Oliver Problem - Chapter 6 - General Question

[davidwanner-8451]

Brief Background

Working through this excellent book with a colleague and he noticed something interesting on the Oliver's Blood problem.

Original solution, assuming 60% of local pop have type O and 1% have type AB:

like1 = 0.01
like2 = 2 * 0.6 * 0.01

likelihood_ratio = like1 / like2
post_odds = 1 * like1 / like2
prob(post_odds) # 0.454545

The interesting point mentioned by my colleague was this:

• we could try the problem with a range of different values of % of local population having type AB and still get the same final probability:

import numpy as np

def prob(o):
    return o / (o+1)

o = 0.6 # we fix type o proportion in local pop

# iterate over various ab vals
for ab in np.linspace(0.02, 0.40, 20):
  like1 = ab
  like2 = 2 * o * ab

  assert round(prob(like1 / like2),4) == 0.4545

Clearly the ab cancel one another out in each likelihood calculation.

Curiosity

My interpretation of this is that the information on percent of local population with type AB does not matter for this problem. Is there additional insight or context you could add to this?
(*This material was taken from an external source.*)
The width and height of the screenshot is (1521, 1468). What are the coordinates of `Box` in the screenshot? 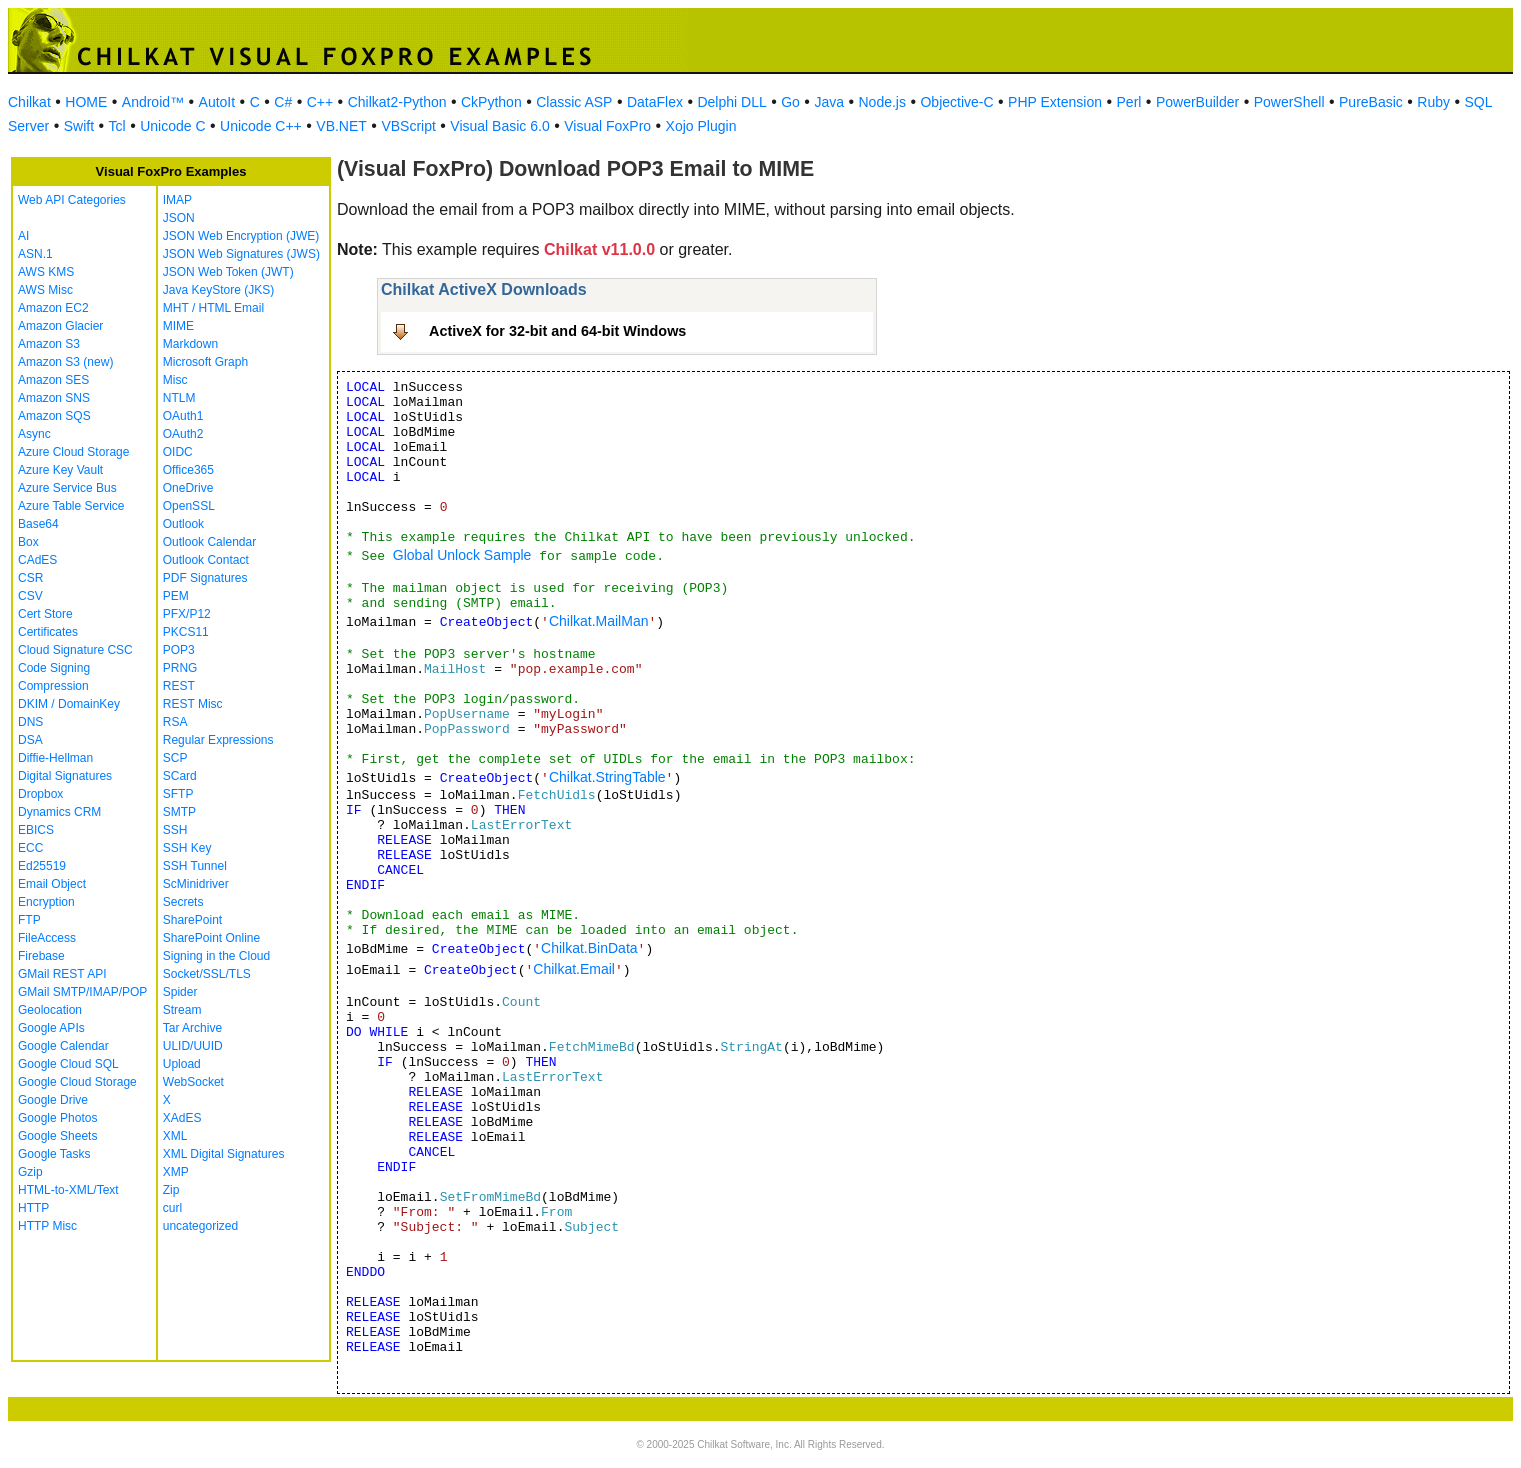 It's located at (28, 542).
My colleague & I were both a bit surprised, but the math is clear enough.

Another thought: Perhaps we have to assume the possibility that the proportion of O would shift as AB changes, which would indeed change the final probabilities (even though there are more blood types than O and AB)
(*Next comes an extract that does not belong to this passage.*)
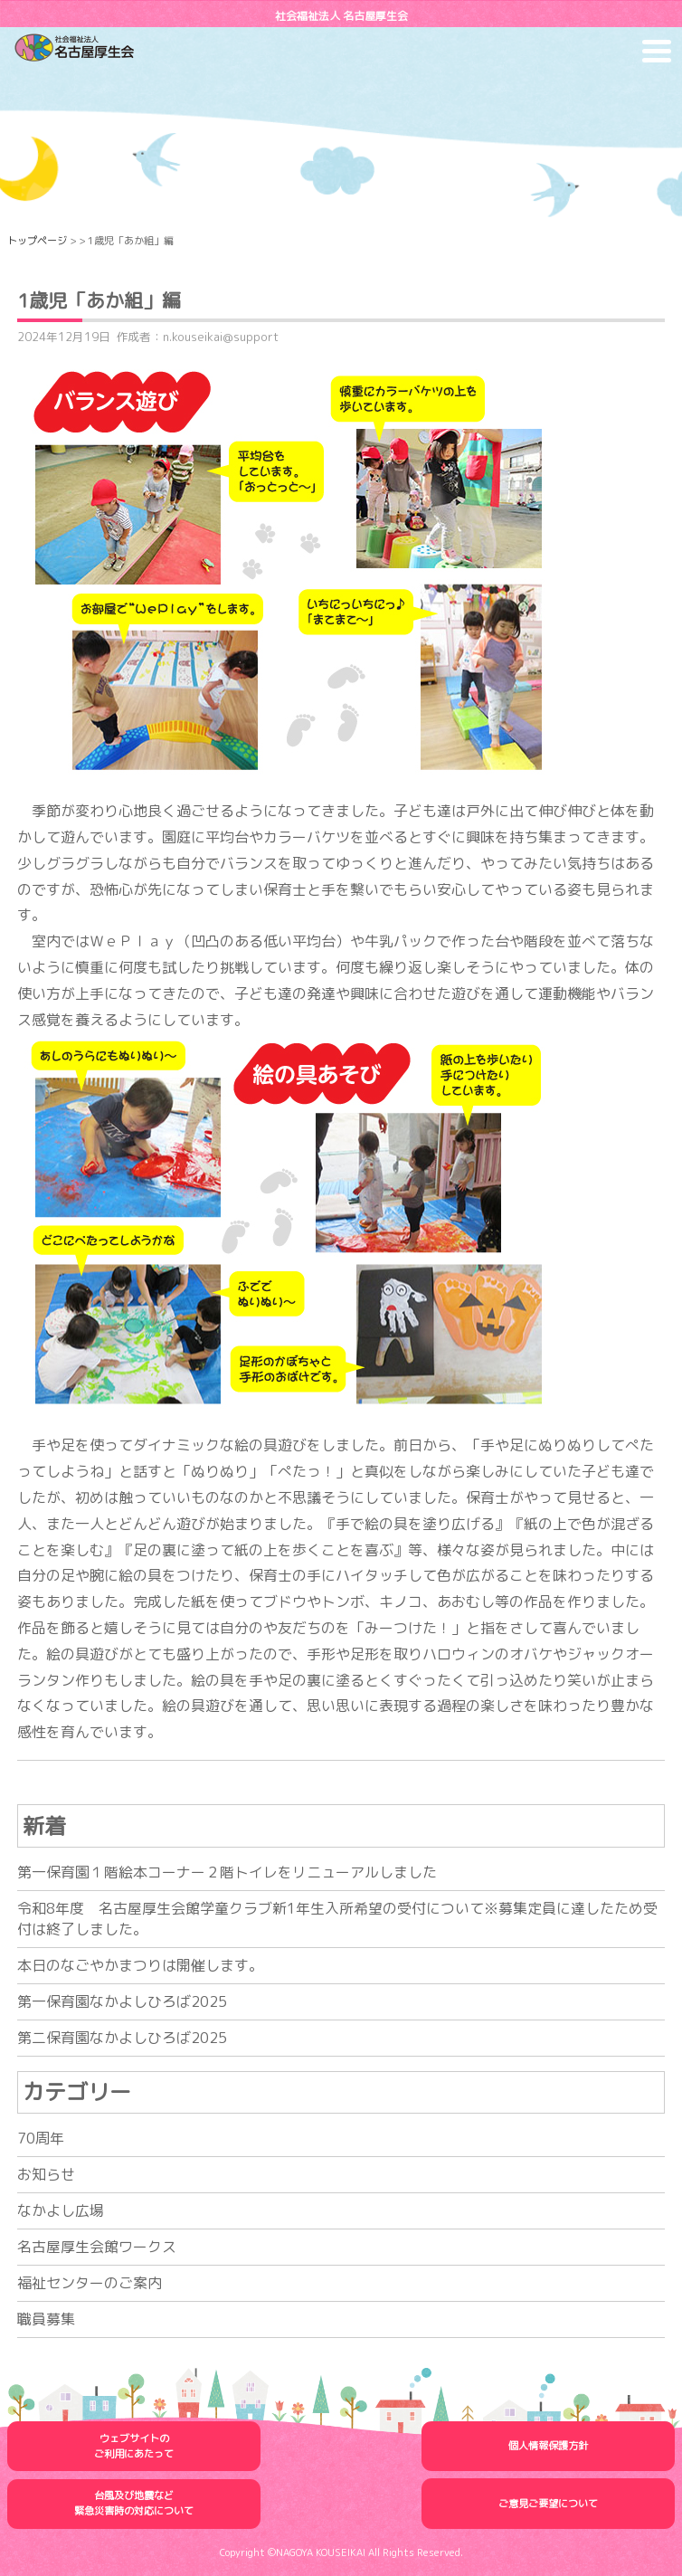 Image resolution: width=682 pixels, height=2576 pixels. What do you see at coordinates (40, 2138) in the screenshot?
I see `70周年` at bounding box center [40, 2138].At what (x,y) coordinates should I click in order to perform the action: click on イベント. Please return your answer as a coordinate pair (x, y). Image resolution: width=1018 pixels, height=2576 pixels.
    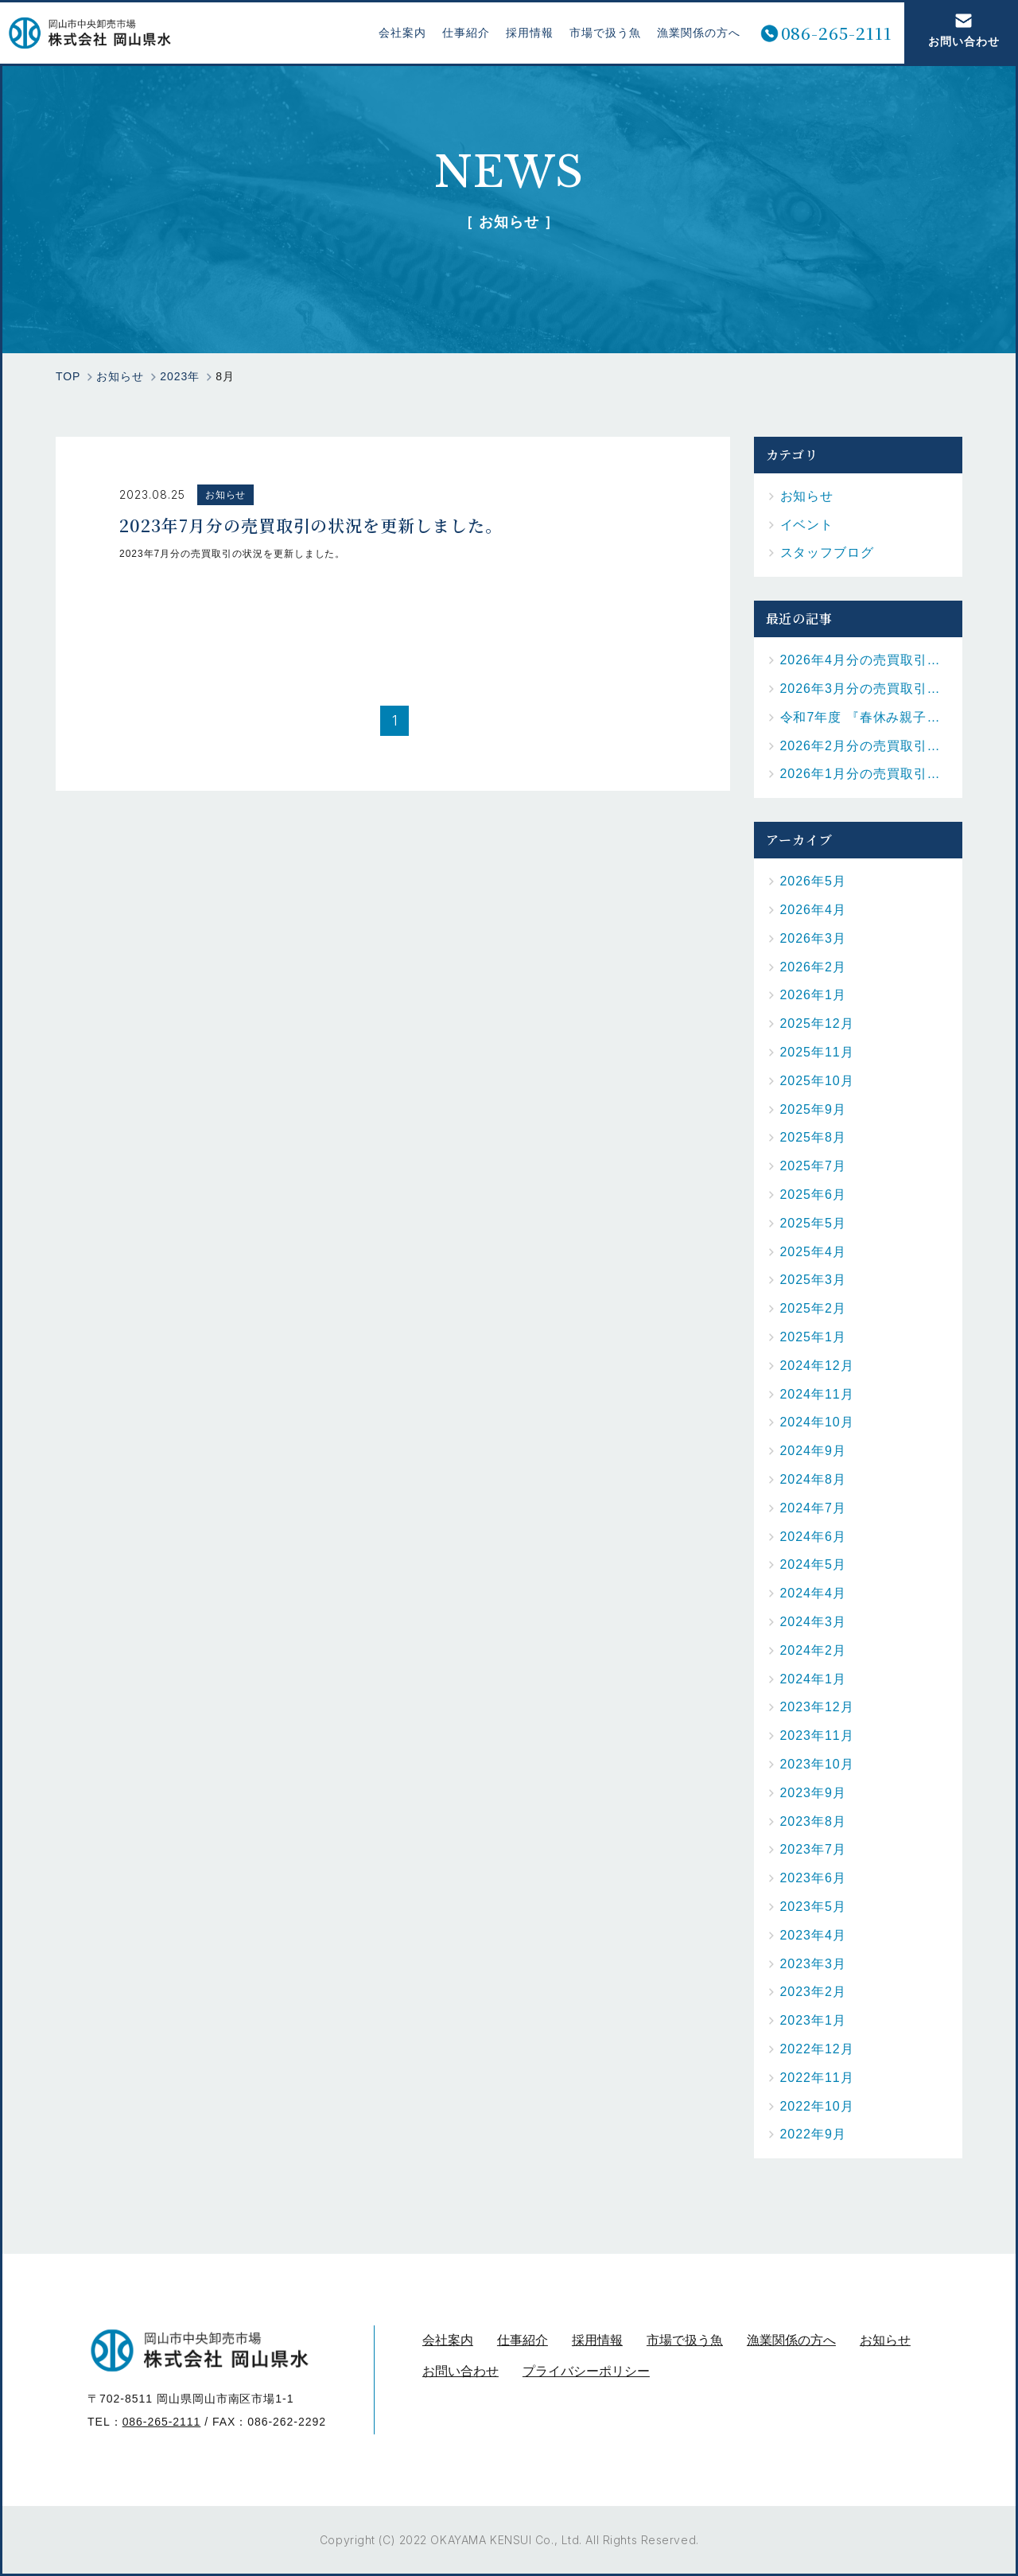
    Looking at the image, I should click on (807, 524).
• As AB becomes more likely, and O becomes less likely, then the evidence is increased that Oliver is one of the people that left blood (in this problem).

Again, no bug found - just curious about any additional commentary on the above. We are very much enjoying the book and exercises.

[AllenDowney]

Interesting. Sounds like you answered your own question. Thanks for sharing it!